本発明は、3kV級交流高圧電動機の絶縁診断方法に係わり、3kV交流高圧電動機の運転履歴や経年変化等による絶縁劣化に伴って変化する絶縁特性を非破壊の絶縁特性試験により求め、得られた絶縁特性値を用いて3kV交流高圧電動機の絶縁破壊電圧性能を推定して絶縁状態の良否を判定する交流高圧電動機の絶縁診断方法に関する。これにより、例えば、3kV交流高圧電動機の予防保全処置や更新時期の決定に必要なデータを提供することができる
ここで、3kV級交流高圧電動機とは、定格電圧が50Hzでは3kV、60Hzでは3.3kVとなる交流高圧電動機をさす。
交流高圧電動機の絶縁診断では、交流高圧電動機に使用する絶縁物の絶縁階級がB種(許容最高温度が130℃)からF種(許容最高温度が155℃)に変更されて絶縁性能が向上したことに伴い、直流試験法(交流高圧電動機に直流電圧を印加した際の充電特性と放電特性を求めて、コイル表面の汚染状態、コイル表面の損傷状態、絶縁体の吸湿状態等を判定すること)の有効性が薄れ、交流試験法(交流高圧電動機に交流電圧を印加した際の絶縁特性を求めて絶縁材の劣化状態を診断すること)の有効性が高まっている。このため、交流高圧電動機のコイル巻替え修理が決定された場合、コイル巻替え修理の前に交流試験法から破壊電圧推定値を求め、交流高圧電動機の破壊試験を行って実際の絶縁破壊電圧を求めることにより、交流高圧電動機の絶縁特性と絶縁破壊電圧との関係を示すデータを蓄積することが可能になっている。
そこで、蓄積されたデータに基づいて、交流高圧電動機の絶縁特性と絶縁破壊電圧との関係を定式化することにより、交流高圧電動機の絶縁劣化に伴って変化する絶縁特性を測定すると、交流高圧電動機の絶縁破壊電圧を推定することが可能となる。

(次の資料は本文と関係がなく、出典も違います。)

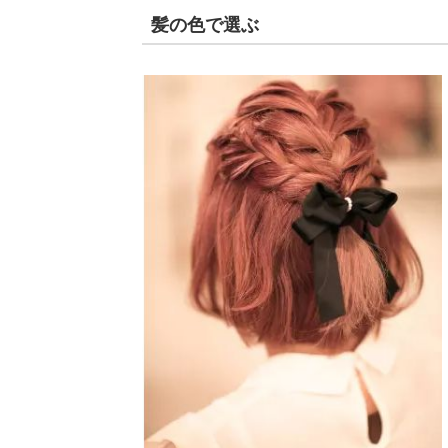
髪の色で選ぶ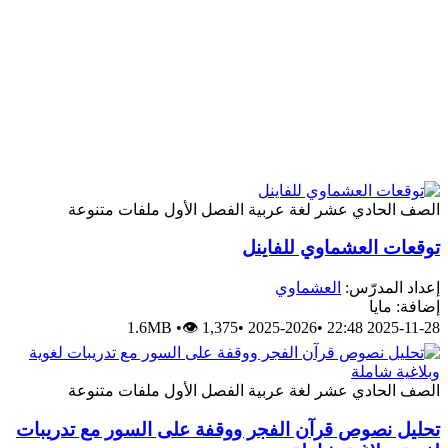
الصف الحادي عشر
لغة عربية
الفصل الأول
ملفات متنوعة
توقعات العشماوي للفاينل
إعداد المدرّس:
العشماوي
إضافة: مايا
1.6MB
•
👁 1,375
•
2025-2026
•
2025-11-28 22:48
الصف الحادي عشر
لغة عربية
الفصل الأول
ملفات متنوعة
تحليل نصوص قرآن الفجر ووقفة على السور مع تدريبات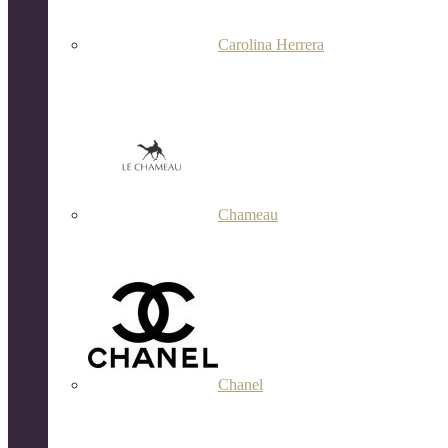
Carolina Herrera
Chameau
Chanel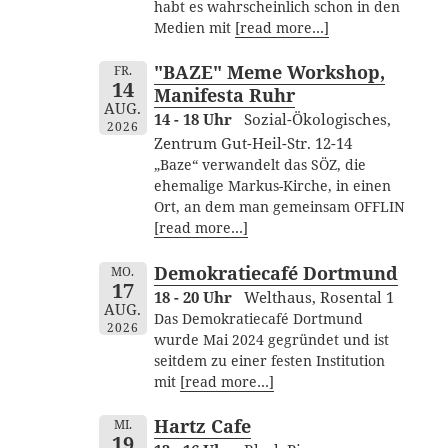
habt es wahrscheinlich schon in den
Medien mit
[read more…]
"BAZE" Meme Workshop,
FR.
14
Manifesta Ruhr
AUG.
14 - 18 Uhr
Sozial-Ökologisches,
2026
Zentrum Gut-Heil-Str. 12-14
„Baze“ verwandelt das SÖZ, die
ehemalige Markus-Kirche, in einen
Ort, an dem man gemeinsam OFFLIN
[read more…]
Demokratiecafé Dortmund
MO.
17
18 - 20 Uhr
Welthaus, Rosental 1
AUG.
Das Demokratiecafé Dortmund
2026
wurde Mai 2024 gegründet und ist
seitdem zu einer festen Institution
mit
[read more…]
Hartz Cafe
MI.
19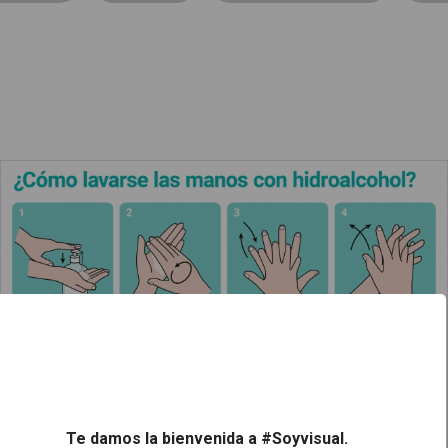
¿Cómo lavarse las manos con hidroalcohol?
Leer más
Te damos la bienvenida a #Soyvisual.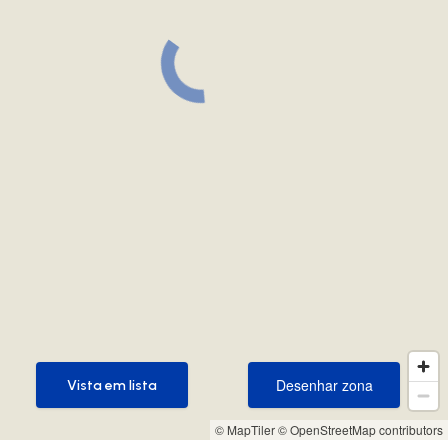
Desenhar zona
Vista em lista
Desenhar zona
Vista em lista
© MapTiler
© OpenStreetMap contributors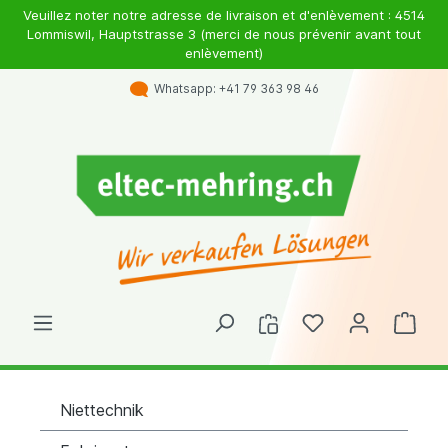
Veuillez noter notre adresse de livraison et d'enlèvement : 4514
Lommiswil, Hauptstrasse 3 (merci de nous prévenir avant tout
enlèvement)
Whatsapp: +41 79 363 98 46
Niettechnik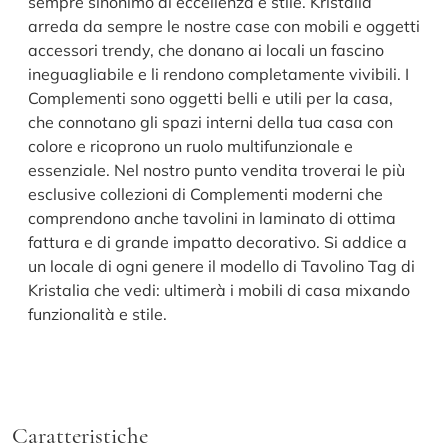
sempre sinonimo di eccellenza e stile. Kristalia
arreda da sempre le nostre case con mobili e oggetti
accessori trendy, che donano ai locali un fascino
ineguagliabile e li rendono completamente vivibili. I
Complementi sono oggetti belli e utili per la casa,
che connotano gli spazi interni della tua casa con
colore e ricoprono un ruolo multifunzionale e
essenziale. Nel nostro punto vendita troverai le più
esclusive collezioni di Complementi moderni che
comprendono anche tavolini in laminato di ottima
fattura e di grande impatto decorativo. Si addice a
un locale di ogni genere il modello di Tavolino Tag di
Kristalia che vedi: ultimerà i mobili di casa mixando
funzionalità e stile.
Caratteristiche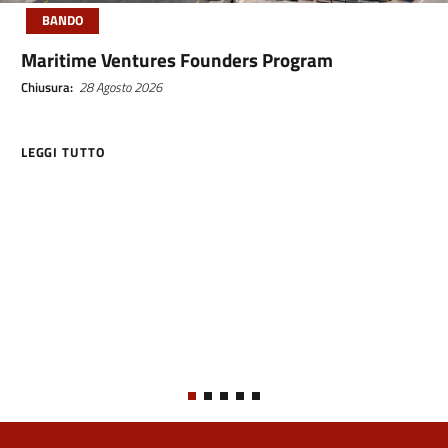
BANDO
Maritime Ventures Founders Program
Chiusura
28 Agosto 2026
LEGGI TUTTO
ABOUT MARITIME VENTURES FOUNDERS PROGRAM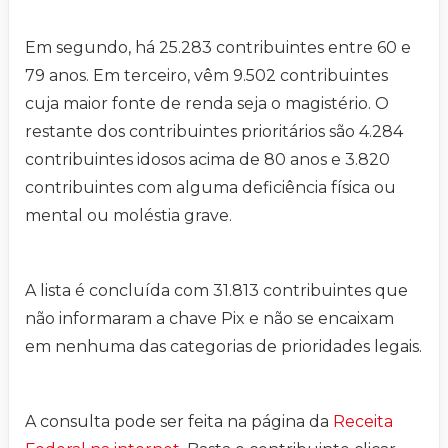
Em segundo, há 25.283 contribuintes entre 60 e
79 anos. Em terceiro, vêm 9.502 contribuintes
cuja maior fonte de renda seja o magistério. O
restante dos contribuintes prioritários são 4.284
contribuintes idosos acima de 80 anos e 3.820
contribuintes com alguma deficiência física ou
mental ou moléstia grave.
A lista é concluída com 31.813 contribuintes que
não informaram a chave Pix e não se encaixam
em nenhuma das categorias de prioridades legais.
A consulta pode ser feita na página da
Receita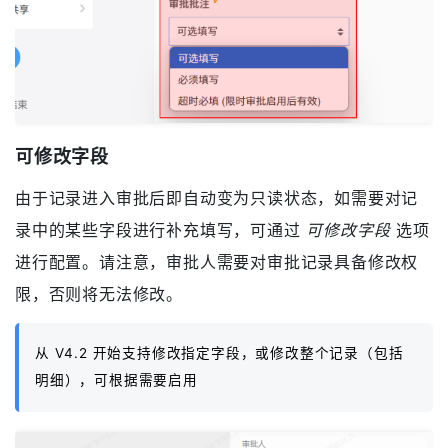
可修改字段
由于记录进入审批后即自动变为只读状态，如需要对记
录中的某些字段进行补充填写，可通过
可修改字段
选项
进行配置。请注意，审批人需要对审批记录具备修改权
限，否则将无法修改。
从 V4.2 开始支持修改指定字段，或修改整个记录（包括
明细），可根据需要启用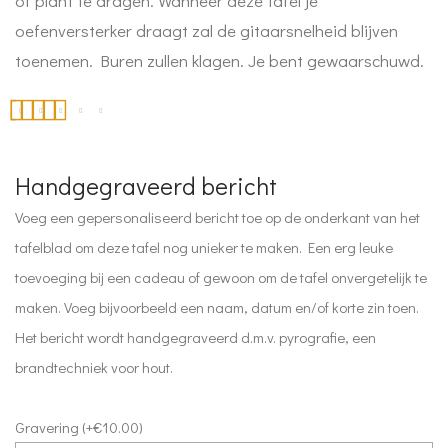
of plant te dragen. Wanneer deze tafel je
oefenversterker draagt zal de gitaarsnelheid blijven
toenemen. Buren zullen klagen. Je bent gewaarschuwd.
Waardering
3
5.00
op 5 gebaseerd
Handgegraveerd bericht
op
klantbeoordelingen
Voeg een gepersonaliseerd bericht toe op de onderkant van het
tafelblad om deze tafel nog unieker te maken. Een erg leuke
toevoeging bij een cadeau of gewoon om de tafel onvergetelijk te
maken. Voeg bijvoorbeeld een naam, datum en/of korte zin toen.
Het bericht wordt handgegraveerd d.m.v. pyrografie, een
brandtechniek voor hout.
Gravering (+€10.00)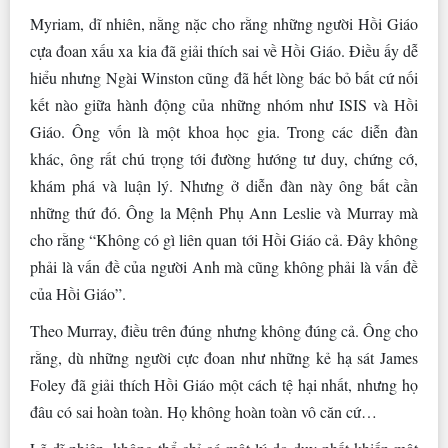
Myriam, dĩ nhiên, nằng nặc cho rằng những người Hồi Giáo
cựa đoan xấu xa kia đã giải thích sai về Hồi Giáo. Điều ấy dễ
hiểu nhưng Ngài Winston cũng đã hết lòng bác bỏ bất cứ nối
kết nào giữa hành động của những nhóm như ISIS và Hồi
Giáo. Ông vốn là một khoa học gia. Trong các diễn đàn
khác, ông rất chú trọng tới đường hướng tư duy, chứng cớ,
khám phá và luận lý. Nhưng ở diễn đàn này ông bất cần
những thứ đó. Ông la Mệnh Phụ Ann Leslie và Murray mà
cho rằng “Không có gì liên quan tới Hồi Giáo cả. Đây không
phải là vấn đề của người Anh mà cũng không phải là vấn đề
của Hồi Giáo”.
Theo Murray, điều trên đúng nhưng không đúng cả. Ông cho
rằng, dù những người cực đoan như những kẻ hạ sát James
Foley đã giải thích Hồi Giáo một cách tệ hại nhất, nhưng họ
đâu có sai hoàn toàn. Họ không hoàn toàn vô căn cứ…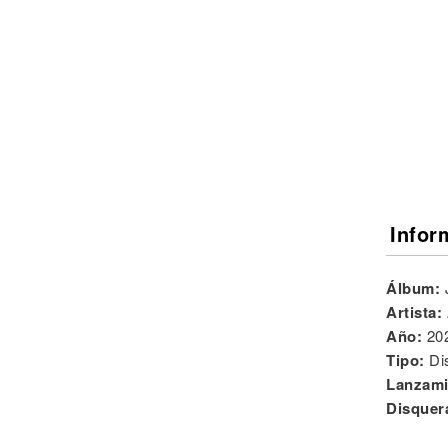
Noticias
Infor
Álbum:
Artista:
Año:
20
Tipo:
Di
Lanzami
Disquer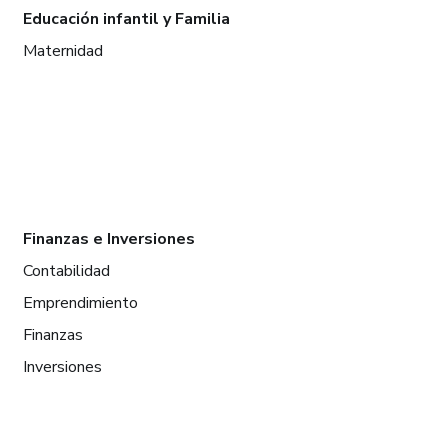
Educación infantil y Familia
Maternidad
Finanzas e Inversiones
Contabilidad
Emprendimiento
Finanzas
Inversiones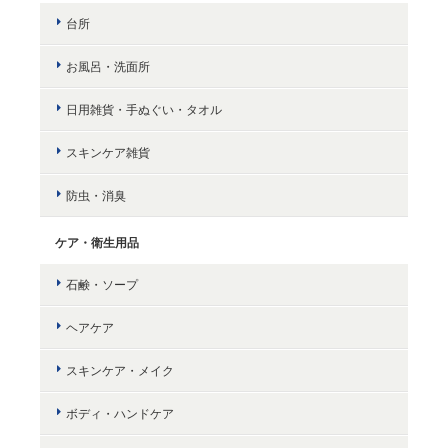
台所
お風呂・洗面所
日用雑貨・手ぬぐい・タオル
スキンケア雑貨
防虫・消臭
ケア・衛生用品
石鹸・ソープ
ヘアケア
スキンケア・メイク
ボディ・ハンドケア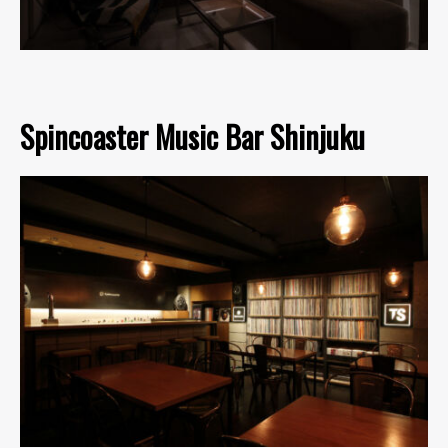
Spincoaster Music Bar Shinjuku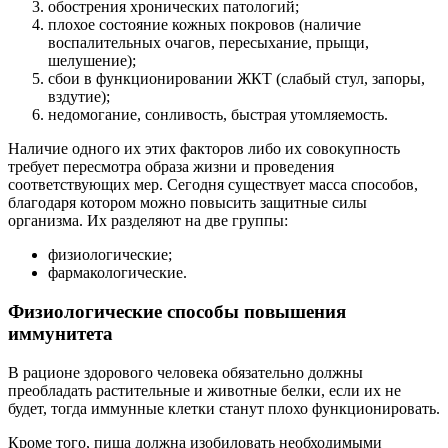
обострения хронических патологий;
плохое состояние кожных покровов (наличие
воспалительных очагов, пересыхание, прыщи,
шелушение);
сбои в функционировании ЖКТ (слабый стул, запоры,
вздутие);
недомогание, сонливость, быстрая утомляемость.
Наличие одного их этих факторов либо их совокупность
требует пересмотра образа жизни и проведения
соответствующих мер. Сегодня существует масса способов,
благодаря котором можно повысить защитные силы
организма. Их разделяют на две группы:
физиологические;
фармакологические.
Физиологические способы повышения
иммунитета
В рационе здорового человека обязательно должны
преобладать растительные и животные белки, если их не
будет, тогда иммунные клетки станут плохо функционировать.
Кроме того, пища должна изобиловать необходимыми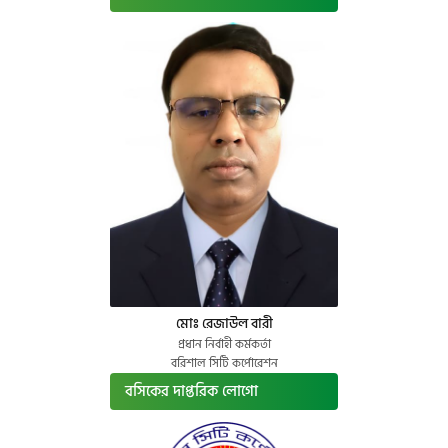
মোঃ রেজাউল বারী
প্রধান নির্বাহী কর্মকর্তা
বরিশাল সিটি কর্পোরেশন
বসিকের দাপ্তরিক লোগো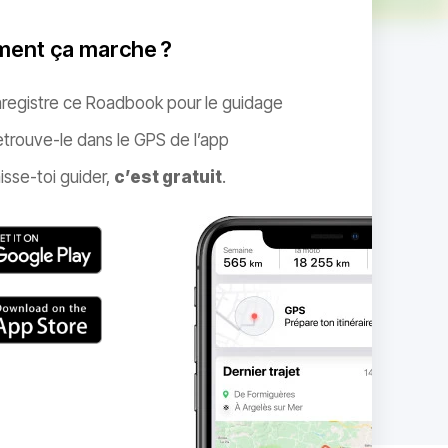
ent ça marche ?
nregistre ce Roadbook pour le guidage
trouve-le dans le GPS de l’app
isse-toi guider,
c’est gratuit
.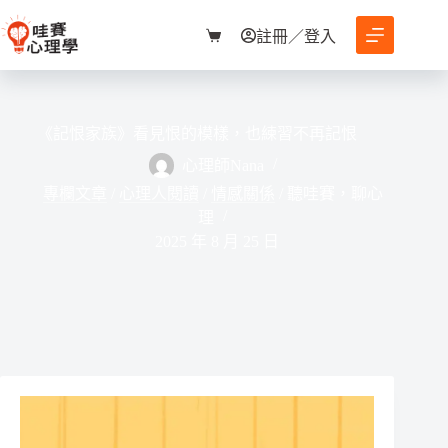
跳
至
註冊／登入
購
主
物
要
車
內
容
《記恨家族》看見恨的模樣，也練習不再記恨
心理師Nana
專欄文章
/
心理人閱讀
/
情感關係
/
聽哇賽，聊心
理
2025 年 8 月 25 日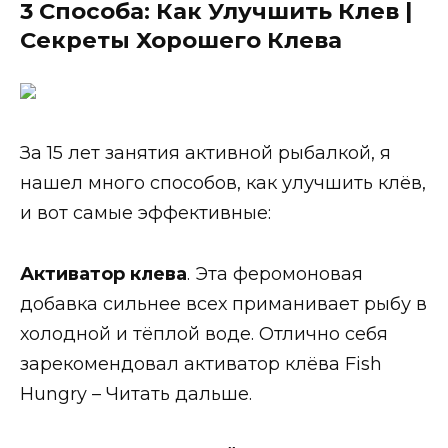
3 Способа: Как Улучшить Клев |
Секреты Хорошего Клева
За 15 лет занятия активной рыбалкой, я
нашел много способов, как улучшить клёв,
и вот самые эффективные:
Активатор клева
. Эта феромоновая
добавка сильнее всех приманивает рыбу в
холодной и тёплой воде. Отлично себя
зарекомендовал активатор клёва Fish
Hungry – Читать дальше.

そして、交流高圧電動機の絶縁特性を測定し交流高圧電動機の絶縁破壊電圧を推定すると、緊急対策の必要性を含めた種々の提案(例えば、絶縁特性から絶縁劣化の要因を特定して交流高圧電動機に対する具体的な予防保全策の提案、交流高圧電動機の絶縁更新時期の提案等)を行うことが可能となるため、交流試験法により交流高圧電動機の絶縁特性を測定し絶縁破壊電圧を推定するという一連の手法は、交流高圧電動機に対する有効性の高い総合診断方法とされている。なお、交流高圧電動機の絶縁破壊電圧は熱ストレスや機械ストレス及び経年変化等で低下するので、絶縁診断の際に推定される絶縁破壊電圧のことを「残存絶縁破壊電圧」とも呼ぶ。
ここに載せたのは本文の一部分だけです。